Senator in the Senate of France
- In office 12 June 1979 – 30 September 2004

Personal details
- Born: 30 October 1937 (age 87) Saint-Vincent-de-Connezac, France
- Political party: French Communist Party

= Marie-Claude Beaudeau =

French politician

Marie-Claude Beaudeau (born 30 October 1937) is a French politician and a member of the French Communist Party. She was senator for Val-d'Oise from 1979 to 2004.

== Biography ==
Beaudeau was born on 30 October 1937 in Saint-Vincent-de-Connezac in the department of Dordogne. Her parents are Pierre Rivière and Françoise Rivière (née Chauny). She worked as an executive secretary and married Emilien Beaudeau in 1956. She served as a municipal councillor of Sarcelles in 1972, the deputy mayor of Sarcelles from 1977 to 1983 and a departmental councillor for Val-d'Oise in the district of Sarcelles-Nord-Est in 1977. She was a member of the French Communist Party.

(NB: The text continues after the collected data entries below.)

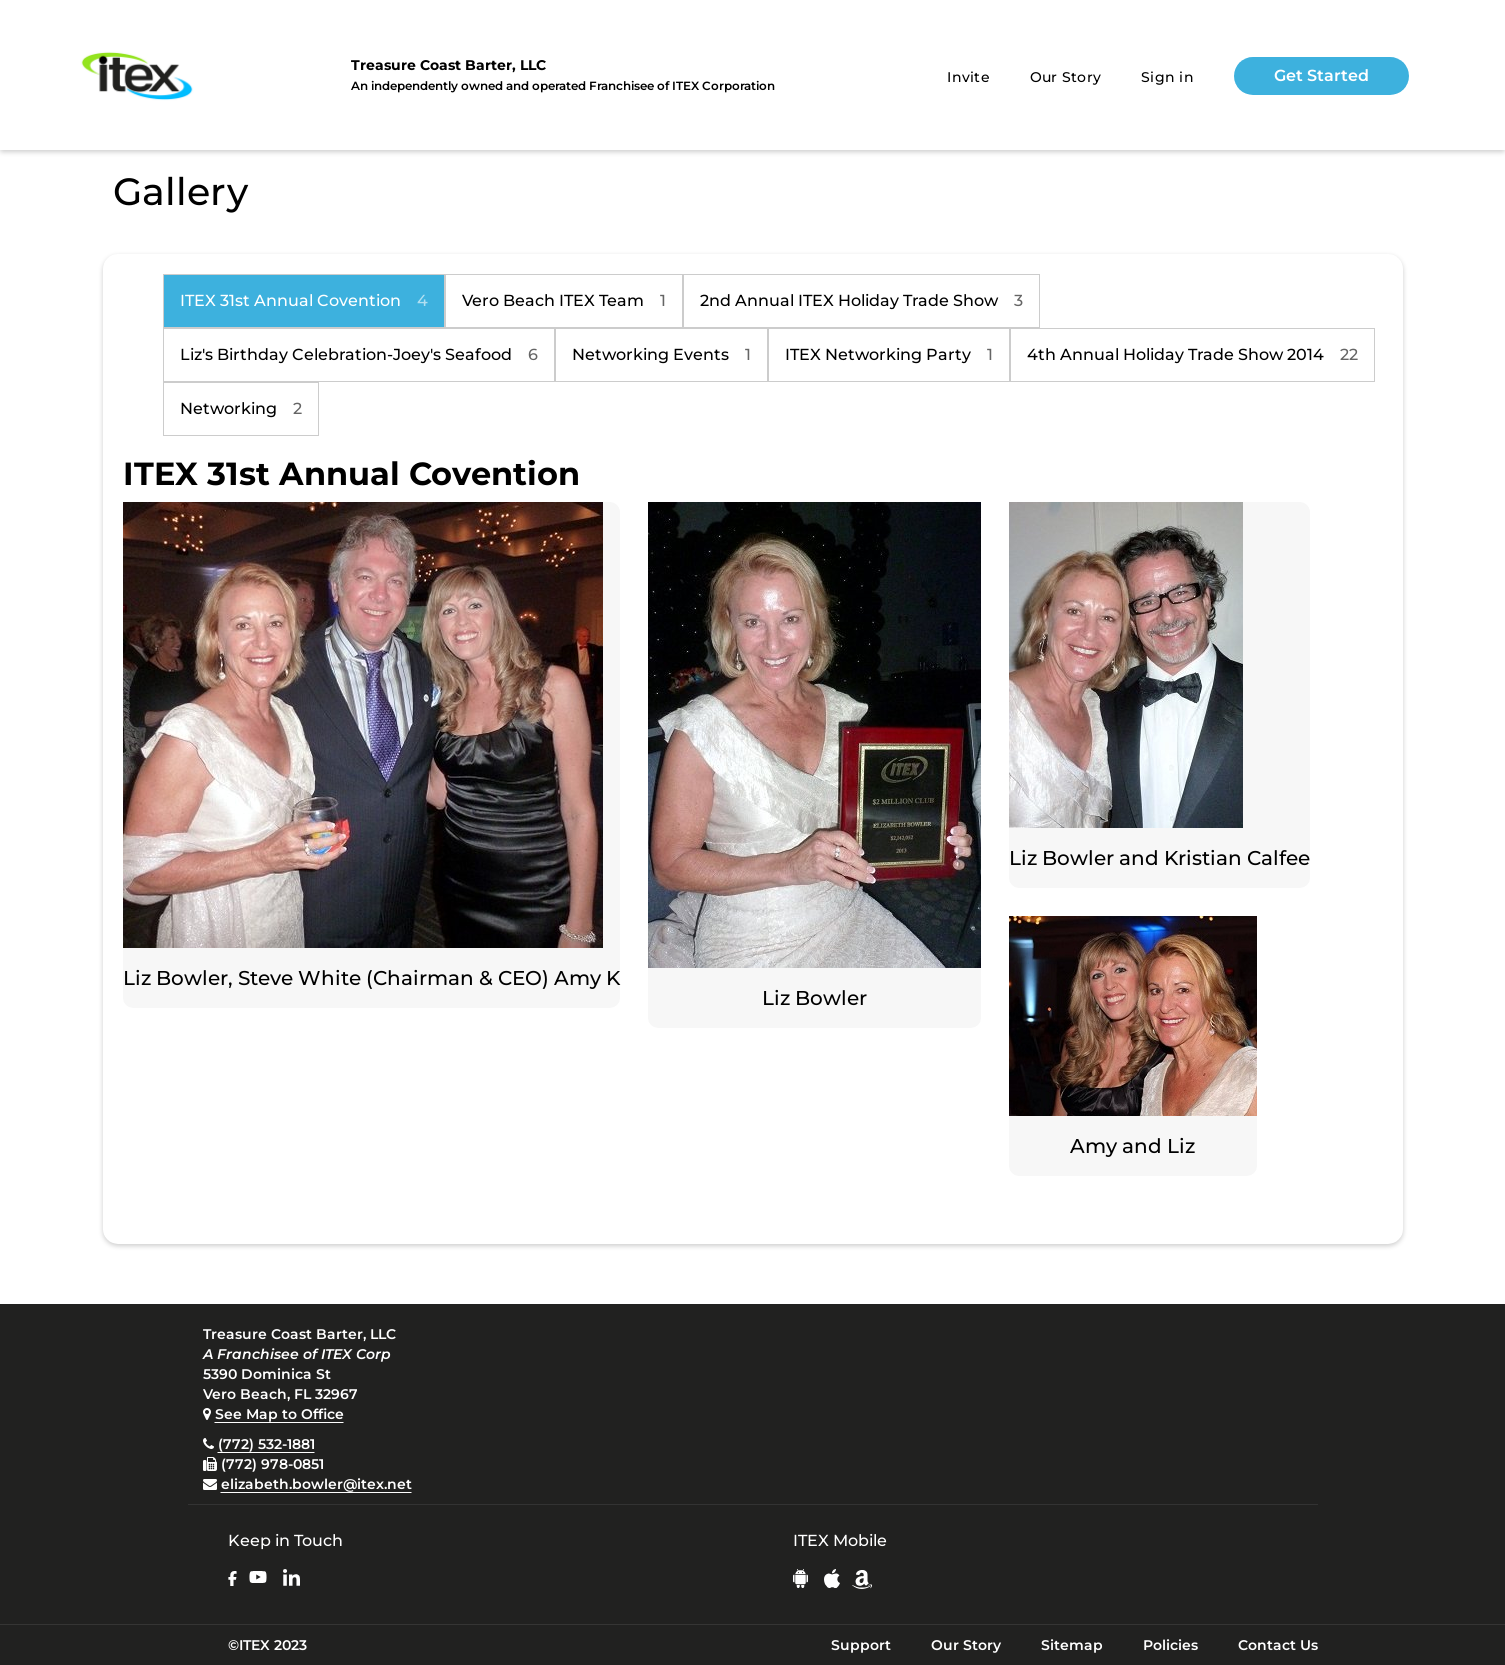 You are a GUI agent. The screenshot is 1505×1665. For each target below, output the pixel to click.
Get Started (1321, 75)
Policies (1170, 1645)
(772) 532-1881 (266, 1444)
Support (861, 1645)
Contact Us (1278, 1645)
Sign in (1167, 77)
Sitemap (1072, 1645)
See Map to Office (279, 1414)
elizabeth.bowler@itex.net (316, 1484)
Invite (968, 77)
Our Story (1065, 77)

She first became a senator in the Senate for Val-d'Oise on 12 June 1979, replacing Fernand Chatelain who died. She was then elected on 28 September 1986 and re-elected on 24 September 1995. She was secretary of the Social Affairs Committee and vice-president of the Finance, Budgetary Control and National Economic Accounts Committee. She was a member of the Communist, Republican, Citizen and Ecologist group. She left office on 30 September 2004.

She is the president of the Beaugrenelle Defense Committee.